SETA'dan 'Azerbaycan-Türkiye Münasebetlerinin Gelecek 10 Yılı' Paneli

Azerbaycan Cumhurbaşkanı Müşaviri Hikmet Hacıyev, Ermenistan'ın, işgal politikalarına son vermesi halinde Türkiye, Azerbaycan, İran, Rusya ve Gürcistan'ın bölgenin refahı için başlattığı oluşuma dahil olabileceğini, Nahçıvan koridoru sayesinde transit ülke konumuyla uzun vadeli bir barışın teminatı olabileceğini söyledi.

Siyaset, Ekonomi ve Toplum Araştırmaları Vakfı (SETA) tarafından video konferans yoluyla "Azerbaycan-Türkiye Münasebetlerinin Gelecek 10 Yılı" başlıklı panel düzenlendi.

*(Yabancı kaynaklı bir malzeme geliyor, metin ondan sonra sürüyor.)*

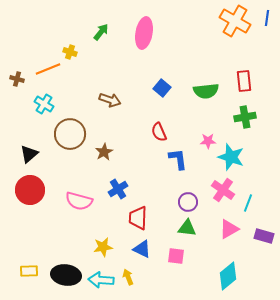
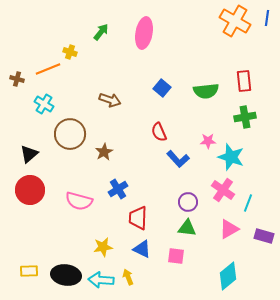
blue L-shape: rotated 145 degrees clockwise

Uluslararası İlişkiler Analizler Merkezi Başkanı Dr. Ferid Şefiyev'in moderatörlüğünü yaptığı panele Hacıyev, SETA Genel Koordinatörü Prof. Dr. Burhanettin Duran, SETA Dış Politika Araştırmaları Direktörü Prof. Dr. Muhittin Ataman, Uluslararası İlişkiler Analizler Şube Müdürü Dr. Cavid Veliyev, Uludağ Üniversitesi Öğretim Üyesi Prof. Dr. Ferhat Pirinççi, Kafkasya Uluslararası İlişkiler ve Stratejik Araştırmalar Merkezi Başkanı Araz Aslanlı ve Ortadoğu Teknik Üniversitesi Öğretim Üyesi Prof. Dr. Oktay Tanrısever katıldı.

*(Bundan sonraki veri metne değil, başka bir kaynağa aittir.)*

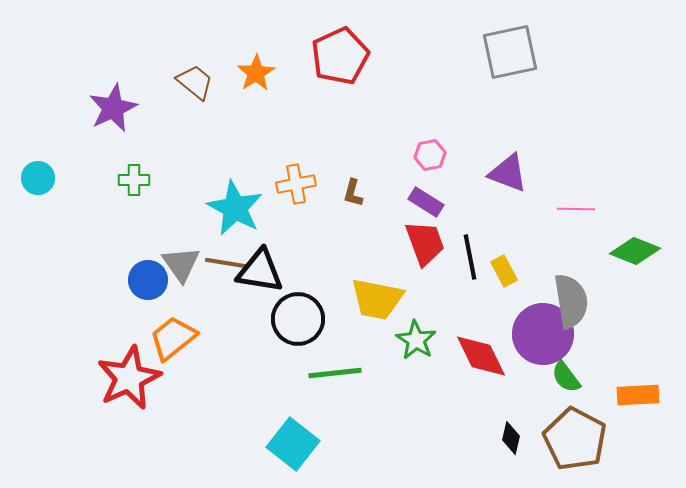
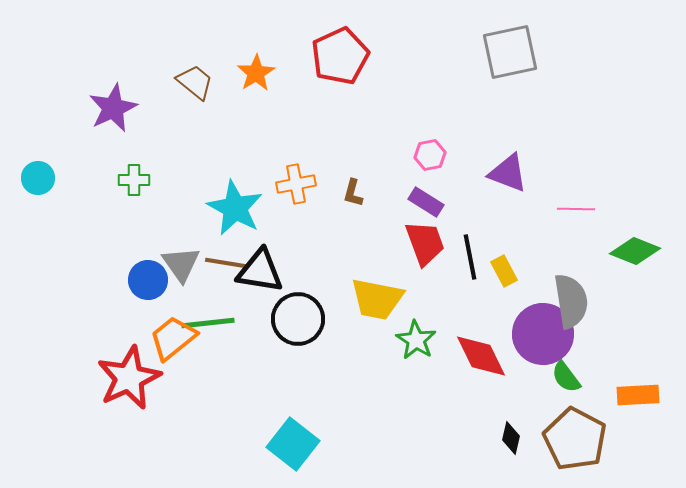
green line: moved 127 px left, 50 px up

Panelde konuşan  Hacıyev, Türkiye-Azerbaycan ilişkilerinin ortak medeniyet, ortak kültür, ortak tarih ile ulusal ve duygusal bağlardan beslendiğini, bunun ebedi bir kardeşlik olduğunu söyledi.

İki ülke ilişkilerinin sadece ulusal çıkarlar açısından değerlendirilmemesi gerektiğini vurgulayan Hacıyev, Türkiye ile Azerbaycan ilişkilerinin bütün bölgenin kaderini etkilediğini, devletler ve halkların barış, huzur ve refahının gelişmesine katkı sağladığını söyledi.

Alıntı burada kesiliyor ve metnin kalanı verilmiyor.